Survey: 36% of Facilities Struggle to Meet TJC MRI Standards

A new survey found that 36% of medical resonance imaging (MRI) providers do not comply with The Joint Commission’s (TJC) standards for diagnostic imaging services, which were released in 2015.

The standards, which are in effect for hospital and ambulatory care programs, require that MRI facilities should collect data on incidents where ferromagnetic objects unintentionally entered the MRI scanner room and injuries resulting from the presence of ferromagnetic objects in the scanner room.

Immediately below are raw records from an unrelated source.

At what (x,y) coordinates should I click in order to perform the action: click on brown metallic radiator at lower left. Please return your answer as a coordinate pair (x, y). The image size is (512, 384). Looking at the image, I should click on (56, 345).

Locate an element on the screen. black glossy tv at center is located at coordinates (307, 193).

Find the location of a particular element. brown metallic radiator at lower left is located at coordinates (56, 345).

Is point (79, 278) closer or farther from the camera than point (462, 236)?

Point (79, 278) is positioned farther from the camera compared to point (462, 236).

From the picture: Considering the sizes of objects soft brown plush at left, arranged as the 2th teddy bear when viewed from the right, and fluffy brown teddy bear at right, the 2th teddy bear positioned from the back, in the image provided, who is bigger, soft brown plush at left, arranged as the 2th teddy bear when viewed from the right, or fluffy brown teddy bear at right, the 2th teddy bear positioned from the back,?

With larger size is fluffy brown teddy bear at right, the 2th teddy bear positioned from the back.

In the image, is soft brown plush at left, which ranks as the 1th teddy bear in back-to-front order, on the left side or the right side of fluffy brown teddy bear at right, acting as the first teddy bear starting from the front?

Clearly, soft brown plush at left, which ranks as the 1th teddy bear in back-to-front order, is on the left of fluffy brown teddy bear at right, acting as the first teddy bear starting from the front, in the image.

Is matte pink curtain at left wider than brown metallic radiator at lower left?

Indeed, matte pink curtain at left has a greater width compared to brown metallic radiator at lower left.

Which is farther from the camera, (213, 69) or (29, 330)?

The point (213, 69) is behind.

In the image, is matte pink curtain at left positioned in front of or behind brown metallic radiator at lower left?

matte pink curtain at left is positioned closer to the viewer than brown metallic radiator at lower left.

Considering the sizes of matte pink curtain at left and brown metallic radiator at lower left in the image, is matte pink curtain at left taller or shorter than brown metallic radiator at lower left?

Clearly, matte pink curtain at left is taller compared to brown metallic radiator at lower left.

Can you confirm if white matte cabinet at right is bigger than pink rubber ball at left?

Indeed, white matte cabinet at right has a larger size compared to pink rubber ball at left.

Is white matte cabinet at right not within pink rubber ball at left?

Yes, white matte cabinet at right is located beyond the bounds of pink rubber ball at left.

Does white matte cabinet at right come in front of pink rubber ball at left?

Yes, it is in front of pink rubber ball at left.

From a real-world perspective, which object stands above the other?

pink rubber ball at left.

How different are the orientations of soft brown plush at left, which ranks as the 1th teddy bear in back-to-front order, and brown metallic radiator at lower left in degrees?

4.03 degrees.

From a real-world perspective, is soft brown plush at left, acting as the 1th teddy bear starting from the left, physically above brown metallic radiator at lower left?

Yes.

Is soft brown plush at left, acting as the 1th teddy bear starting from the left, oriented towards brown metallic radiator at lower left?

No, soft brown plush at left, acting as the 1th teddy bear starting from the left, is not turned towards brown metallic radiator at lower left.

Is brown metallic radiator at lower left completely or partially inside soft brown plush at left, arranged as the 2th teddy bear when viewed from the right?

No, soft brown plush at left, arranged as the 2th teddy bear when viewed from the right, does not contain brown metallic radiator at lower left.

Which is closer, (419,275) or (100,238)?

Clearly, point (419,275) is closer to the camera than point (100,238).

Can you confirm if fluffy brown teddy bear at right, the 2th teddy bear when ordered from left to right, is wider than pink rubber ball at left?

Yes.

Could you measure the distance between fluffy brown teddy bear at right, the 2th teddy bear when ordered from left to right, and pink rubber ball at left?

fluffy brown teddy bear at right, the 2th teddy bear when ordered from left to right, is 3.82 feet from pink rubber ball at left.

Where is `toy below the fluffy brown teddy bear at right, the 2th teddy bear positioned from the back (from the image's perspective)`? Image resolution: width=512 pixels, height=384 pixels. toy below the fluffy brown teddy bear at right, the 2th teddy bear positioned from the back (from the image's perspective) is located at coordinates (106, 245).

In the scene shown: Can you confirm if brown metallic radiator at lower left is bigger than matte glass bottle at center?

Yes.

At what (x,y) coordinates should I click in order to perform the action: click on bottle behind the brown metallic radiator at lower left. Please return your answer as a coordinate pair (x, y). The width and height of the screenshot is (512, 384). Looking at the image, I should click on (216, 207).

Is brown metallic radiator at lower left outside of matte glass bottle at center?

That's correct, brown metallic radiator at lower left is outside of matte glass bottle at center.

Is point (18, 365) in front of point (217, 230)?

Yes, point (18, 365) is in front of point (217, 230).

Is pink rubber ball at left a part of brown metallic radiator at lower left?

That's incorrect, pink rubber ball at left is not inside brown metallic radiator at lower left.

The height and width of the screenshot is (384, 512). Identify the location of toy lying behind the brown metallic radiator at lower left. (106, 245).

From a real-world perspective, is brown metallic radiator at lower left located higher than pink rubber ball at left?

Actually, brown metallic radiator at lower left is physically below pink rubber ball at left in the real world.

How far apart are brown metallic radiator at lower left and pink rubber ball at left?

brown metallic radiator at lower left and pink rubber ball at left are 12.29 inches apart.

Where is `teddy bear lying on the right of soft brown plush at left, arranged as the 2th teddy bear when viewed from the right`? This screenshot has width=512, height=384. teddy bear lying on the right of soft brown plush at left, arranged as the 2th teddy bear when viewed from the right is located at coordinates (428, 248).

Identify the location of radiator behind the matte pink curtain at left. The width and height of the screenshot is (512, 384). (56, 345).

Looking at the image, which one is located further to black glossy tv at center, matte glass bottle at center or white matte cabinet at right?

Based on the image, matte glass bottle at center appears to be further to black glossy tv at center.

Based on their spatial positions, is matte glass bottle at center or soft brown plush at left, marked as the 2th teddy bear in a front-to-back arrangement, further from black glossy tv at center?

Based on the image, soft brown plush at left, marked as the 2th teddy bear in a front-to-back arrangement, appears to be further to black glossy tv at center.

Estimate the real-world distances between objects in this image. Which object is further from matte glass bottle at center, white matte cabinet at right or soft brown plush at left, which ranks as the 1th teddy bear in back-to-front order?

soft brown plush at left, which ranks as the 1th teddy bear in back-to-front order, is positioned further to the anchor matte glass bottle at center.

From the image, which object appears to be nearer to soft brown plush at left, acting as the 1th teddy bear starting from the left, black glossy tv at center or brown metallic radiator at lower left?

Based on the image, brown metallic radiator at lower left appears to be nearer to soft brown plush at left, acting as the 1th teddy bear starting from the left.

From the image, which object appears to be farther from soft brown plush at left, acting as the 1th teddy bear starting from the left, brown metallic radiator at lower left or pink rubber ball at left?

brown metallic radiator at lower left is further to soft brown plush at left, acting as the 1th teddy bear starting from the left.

Ferromagnetic objects, which include oxygen tanks and wheelchairs, can become dangerous when brought into an MRI room; the MRI’s strong magnetic field can pull objects at high speed toward the machine, which can lead to injuries and occasionally deaths.

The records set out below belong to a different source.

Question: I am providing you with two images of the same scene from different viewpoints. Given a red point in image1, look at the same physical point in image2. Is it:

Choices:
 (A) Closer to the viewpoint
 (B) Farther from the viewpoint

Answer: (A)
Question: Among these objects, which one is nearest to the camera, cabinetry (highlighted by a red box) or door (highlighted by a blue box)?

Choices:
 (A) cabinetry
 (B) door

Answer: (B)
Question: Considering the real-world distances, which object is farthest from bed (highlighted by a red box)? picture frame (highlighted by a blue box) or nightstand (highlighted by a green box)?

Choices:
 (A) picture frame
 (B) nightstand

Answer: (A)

Conducted by MRI safety firm Metrasens, the survey of 162 MRI professionals highlights ongoing issues with safety in those facilities.

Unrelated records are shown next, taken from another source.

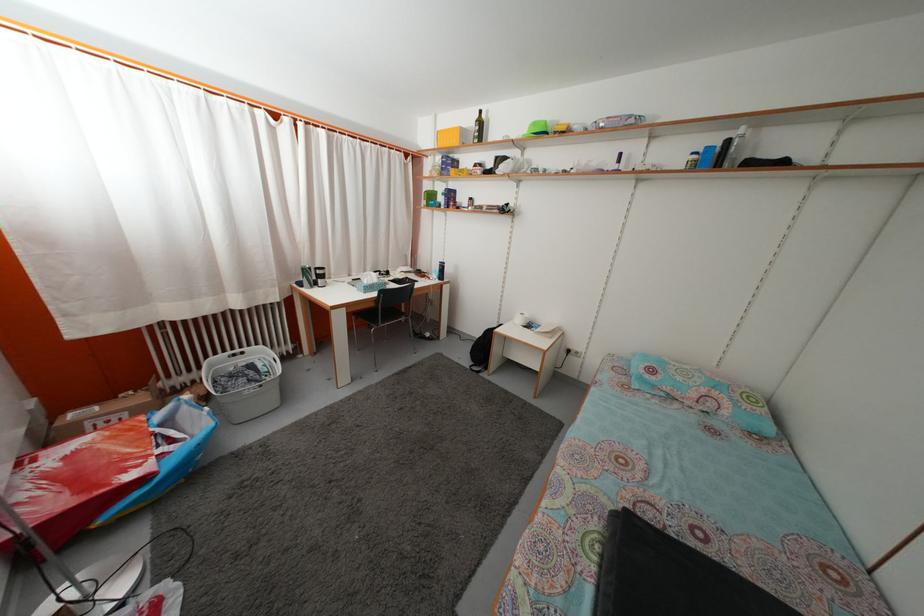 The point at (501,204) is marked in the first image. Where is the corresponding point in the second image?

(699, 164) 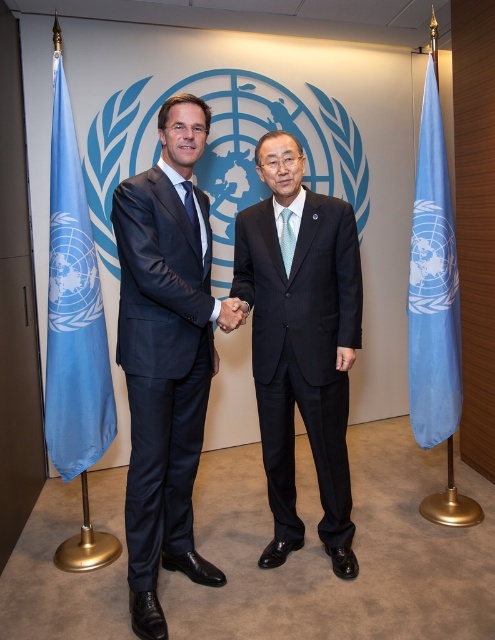 Based on the scene description, where is the blue fabric flag at left positioned in terms of coordinates?

The blue fabric flag at left is positioned at coordinates [73,308].

You are a photographer positioned in front of the two individuals shaking hands. You need to capture a photo where both the blue fabric flag at left and the light blue silk tie at center are clearly visible. Given their sizes, which object will appear larger in the photo?

The blue fabric flag at left will appear larger in the photo because it is much taller than the light blue silk tie at center.

You are a photographer standing in front of the two blue fabric flags. Which flag is nearer to you, the blue fabric flag at left or the blue fabric flag at right?

The blue fabric flag at left is closer to the viewer than the blue fabric flag at right.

“The Joint Commission’s Revised Requirements for Diagnostic Imaging Services state that hospitals must manage safety risks in the MRI environment, but these survey results suggest that there is still room for improvement,” said Tobias Gilk, a Metrasens consultant, in a release.

TJC’s standards also cover equipment testing and maintenance, annual education for staff, minimum qualifications for medical physicists, and managing MRI safety risks.